Conflit en Ukraine: "On peut craindre le pire, les Russes pourraient vouloir en finir rapidement"

Nicolas Gosset, chercheur au centre d'études de sécurité et défense de l'ISRD, était l'invité de DH Radio ce mercredi matin.

Quarante-neuf jours après l'invasion de l'Ukraine par les troupes russes, ordonnée le 24 février par Vladimir Poutine, comment évolue le conflit?

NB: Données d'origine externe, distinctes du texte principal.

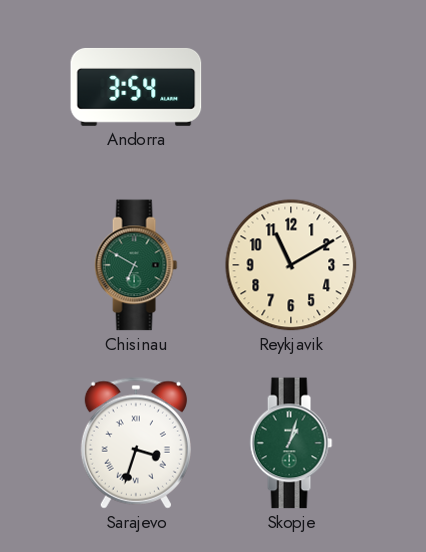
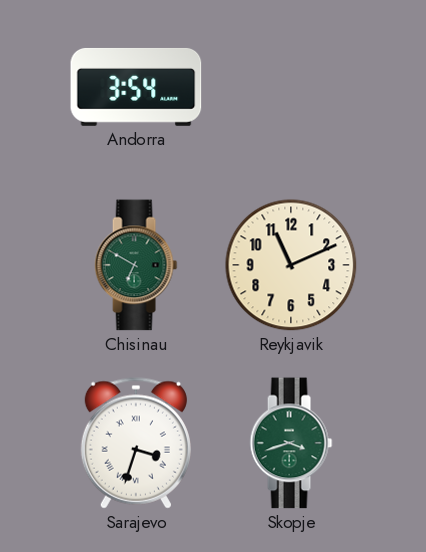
Reykjavik: 11:10 -> 11:11
Skopje: 1:03 -> 3:42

L'Ukraine est-elle encore en mesure de résister? Pour faire le point sur la question, Maxime Binet recevait Nicolas Gosset, chercheur à l'Institut Royal de Défense, dans l'émission "Il faut qu'on parle" sur DH Radio.

Le spécialiste a tout d'abord abordé la situation à Marioupol, cette ville portuaire du Sud-Est de l'Ukraine, presque totalement aux mains des Russes. "Marioupol, c'est à la fois l'aspect de fixation et le cauchemar de cette guerre", débute Nicolas Gosset. "On sait qu'il y a un drame humanitaire épouvantable qui s'y déroule depuis un mois. C'est une ville qui n'existe plus matériellement, mais dans laquelle nous avons encore des milliers de personnes qui vivent terrées dans des bunkers, des caves...", confirme l'expert.

Les troupes ukrainiennes ont-elles encore une chance de s'en sortir à Marioupol? Selon l'expert, il reste actuellement un dernier bataillon de soldats ukrainiens sur place, mais ces troupes sont retranchées dans une zone industrielle du port de Marioupol, coupées de réapprovisionnement et incapables de repli par la mer. "Donc c'est le dernier bastion qui tient jusqu'à la mort", observe Nicolas Gosset, qui estime que ce bastion de résistance devrait encore se maintenir quelques jours, mais plus pour très longtemps.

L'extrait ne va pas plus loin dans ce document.